Nagle i niespodziewanie, całkowicie znienacka poczułem nieodpartą potrzebę powrotu do przeszłości, przypomnienia sobie starych powieści, które pochłaniałem z wypiekami na twarzy. Nie chodzi o „Trzech muszkieterów” czy „Winnetou”, bo te klasyki nie zestarzeją się nigdy. Jeśli już, to albo zostaną poddane analizie pod kątem poprawności politycznej, albo wycofane, jak „Młody Winnetou”, który rani uczucia i bezczelnie wykorzystuje nazwę „Indianin” co jest dyskryminujące, ponieważ od jakiegoś czasu wiadomo, że to żaden Indianin tylko „rdzenny mieszkaniec”. To dowodzi, że należy jak najszybciej skompletować klasykę, w przeciwnym razie albo zostanie poprawiona tak, że nikt jej nie pozna, albo w ogóle wycofana. Jedynym gatunkiem, który wydaje się odporny na zapędy wszelkiej maści tropicieli niedopuszczalnych, obrazoburczych, obraźliwych, dyskryminujących treści jest fantastyka naukowa, choć pewności oczywiście także mieć nie można. Zwłaszcza, że wielu pisarzy było zdumiewająco przewidujących.

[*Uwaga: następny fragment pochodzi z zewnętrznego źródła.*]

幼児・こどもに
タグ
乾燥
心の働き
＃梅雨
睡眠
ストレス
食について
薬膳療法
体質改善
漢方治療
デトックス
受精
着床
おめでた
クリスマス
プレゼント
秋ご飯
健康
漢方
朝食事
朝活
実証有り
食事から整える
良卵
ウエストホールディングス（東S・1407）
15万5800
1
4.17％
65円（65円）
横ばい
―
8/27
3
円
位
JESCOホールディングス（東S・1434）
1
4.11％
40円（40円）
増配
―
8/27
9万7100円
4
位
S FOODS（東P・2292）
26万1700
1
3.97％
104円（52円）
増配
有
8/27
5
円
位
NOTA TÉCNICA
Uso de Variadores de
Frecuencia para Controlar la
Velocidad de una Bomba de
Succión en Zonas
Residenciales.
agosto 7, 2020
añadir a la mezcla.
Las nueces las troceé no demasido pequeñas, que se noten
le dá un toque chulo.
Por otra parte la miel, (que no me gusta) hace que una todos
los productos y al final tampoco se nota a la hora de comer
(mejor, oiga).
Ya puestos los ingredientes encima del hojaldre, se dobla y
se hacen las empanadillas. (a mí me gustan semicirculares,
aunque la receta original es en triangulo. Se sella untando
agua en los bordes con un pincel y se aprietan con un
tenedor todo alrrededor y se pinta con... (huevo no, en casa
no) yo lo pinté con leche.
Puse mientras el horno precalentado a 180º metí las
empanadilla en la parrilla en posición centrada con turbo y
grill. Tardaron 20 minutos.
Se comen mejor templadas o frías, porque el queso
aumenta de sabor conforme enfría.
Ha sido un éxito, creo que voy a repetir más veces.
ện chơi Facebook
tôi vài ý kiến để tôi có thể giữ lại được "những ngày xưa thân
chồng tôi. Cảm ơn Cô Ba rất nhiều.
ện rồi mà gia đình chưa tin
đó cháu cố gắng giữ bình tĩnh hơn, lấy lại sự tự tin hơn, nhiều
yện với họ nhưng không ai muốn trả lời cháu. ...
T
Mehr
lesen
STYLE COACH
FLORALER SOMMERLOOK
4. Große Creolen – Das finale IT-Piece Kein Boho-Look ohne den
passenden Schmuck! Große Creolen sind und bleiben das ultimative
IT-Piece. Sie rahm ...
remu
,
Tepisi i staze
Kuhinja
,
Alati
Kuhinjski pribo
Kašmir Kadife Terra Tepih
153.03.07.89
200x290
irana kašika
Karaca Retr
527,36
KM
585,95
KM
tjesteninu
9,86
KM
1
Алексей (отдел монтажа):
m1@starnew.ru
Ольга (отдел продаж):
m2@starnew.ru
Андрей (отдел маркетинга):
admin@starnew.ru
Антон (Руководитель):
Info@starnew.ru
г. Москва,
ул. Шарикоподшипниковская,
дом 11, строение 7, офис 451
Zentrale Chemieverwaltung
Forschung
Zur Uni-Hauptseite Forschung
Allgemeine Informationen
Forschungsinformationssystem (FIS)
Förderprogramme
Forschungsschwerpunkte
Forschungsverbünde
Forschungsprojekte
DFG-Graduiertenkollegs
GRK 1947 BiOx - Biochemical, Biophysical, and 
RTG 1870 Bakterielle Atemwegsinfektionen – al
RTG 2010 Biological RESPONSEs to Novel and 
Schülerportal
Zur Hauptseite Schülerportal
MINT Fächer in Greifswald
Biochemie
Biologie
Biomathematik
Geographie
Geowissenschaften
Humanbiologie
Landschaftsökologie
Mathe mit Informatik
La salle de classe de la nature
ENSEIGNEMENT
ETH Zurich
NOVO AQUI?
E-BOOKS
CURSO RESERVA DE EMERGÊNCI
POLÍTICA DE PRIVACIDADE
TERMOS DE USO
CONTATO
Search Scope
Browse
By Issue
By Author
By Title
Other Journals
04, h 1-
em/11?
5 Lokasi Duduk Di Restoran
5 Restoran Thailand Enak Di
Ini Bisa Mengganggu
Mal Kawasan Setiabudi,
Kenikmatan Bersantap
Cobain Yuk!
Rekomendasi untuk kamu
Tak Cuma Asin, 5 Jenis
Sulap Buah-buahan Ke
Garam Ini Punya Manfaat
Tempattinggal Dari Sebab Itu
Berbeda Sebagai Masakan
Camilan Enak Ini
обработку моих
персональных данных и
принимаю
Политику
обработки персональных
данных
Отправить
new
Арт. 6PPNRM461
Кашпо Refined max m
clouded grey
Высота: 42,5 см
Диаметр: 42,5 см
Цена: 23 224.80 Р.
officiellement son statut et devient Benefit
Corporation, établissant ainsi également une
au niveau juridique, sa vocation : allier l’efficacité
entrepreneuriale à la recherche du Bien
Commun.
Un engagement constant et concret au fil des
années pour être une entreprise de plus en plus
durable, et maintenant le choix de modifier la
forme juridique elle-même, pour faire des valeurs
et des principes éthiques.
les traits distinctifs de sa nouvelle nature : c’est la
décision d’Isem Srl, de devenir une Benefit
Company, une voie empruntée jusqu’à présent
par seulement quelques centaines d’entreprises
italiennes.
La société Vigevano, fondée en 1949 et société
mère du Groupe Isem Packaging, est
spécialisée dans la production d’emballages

Książki od czasów biblijnych, zwłaszcza przez reżimy totalitarne, choć oczywiście nie tylko, były postrzegane jako śmiertelny wróg. W 1953 roku światło dzienne ujrzały dwie powieści: „Rok 1984” George’a Orwella i „451° Fahrenheita” Raya Bradbury’ego. Pierwszej nie trzeba przedstawiać, choć aż się prosi, żeby ją poprawić, skoro znajduje się w niej taki oto kwiatuszek:

Istnieje takie słowo w nowomowie, którego pewnie jeszcze nie znasz: ‚kwakmowa’, czyli mówienie podobne do kwakania kaczki. Jest to jedno z tych ciekawych słów, które mają dwa przeciwstawne znaczenia. W odniesieniu do wroga stanowi obelgę; w odniesieniu do kogoś, z kim się zgadzasz, komplement.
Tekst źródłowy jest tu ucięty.